California-based Woodland Biomass Power fined $4.22m for disposal of hazardous waste

A US-based biomass company has been ordered to pay a $4.22 million (€3.83m) settlement related to its disposal of hazardous waste at its power facility in Woodland, California.

According to a press release from the Yolo County District Attorney's office, Woodland Biomass Power was found to have falsified records to dispose of its hazardous waste. The settlement includes $2.12 million in civil penalties, $850,000 to reimburse for the costs of investigation, and over $1.25 million to remediate the one site where testing has indicated hazardous materials are present.

Woodland Biomass Power operates a biomass facility in Woodland that burns wood fuel to produce electricity, and, in the process, generates ash.
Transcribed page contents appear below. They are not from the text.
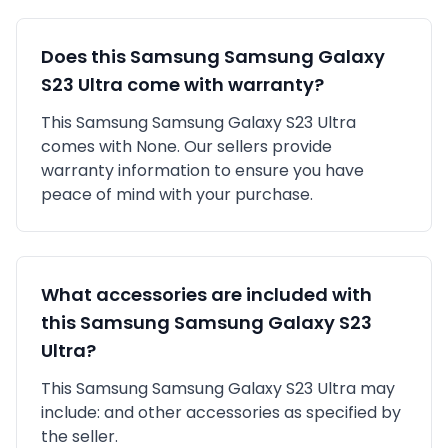
Does this
Samsung
Samsung Galaxy
S23 Ultra
come with warranty?
This
Samsung
Samsung Galaxy S23 Ultra
comes with
None
. Our sellers provide
warranty information to ensure you have
peace of mind with your purchase.
What accessories are included with
this
Samsung
Samsung Galaxy S23
Ultra
?
This
Samsung
Samsung Galaxy S23 Ultra
may
include:
and other accessories as specified by
the seller.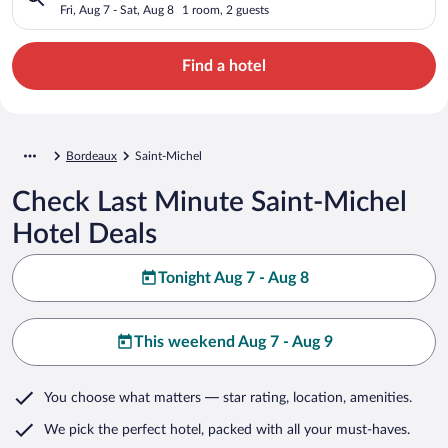
Fri, Aug 7 - Sat, Aug 8
1 room, 2 guests
Find a hotel
Bordeaux
Saint-Michel
Check Last Minute Saint-Michel
Hotel Deals
Tonight Aug 7 - Aug 8
This weekend Aug 7 - Aug 9
You choose what matters
— star rating, location, amenities
.
We pick the perfect hotel,
packed with all your must-haves.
For years, Woodland Biomass Power claimed its ash was non-hazardous.

This claim, however, was supported with faulty methods, and at times, falsified summaries of the test results for its ash, Yolo County District Attorney said in a statement.

It added: “The company’s own test results have shown that much of its ash had elevated levels of dioxins and constituted hazardous waste because of high levels of pH and high concentrations of contaminants like arsenic, lead, and copper. Woodland Biomass Power also provided these falsified records to various governmental entities, individuals, and companies.”

According to the release, Woodland Biomass Power co-operated in the investigation and has since re-evaluated its plant operations and implemented numerous improvements to its ash-management practices.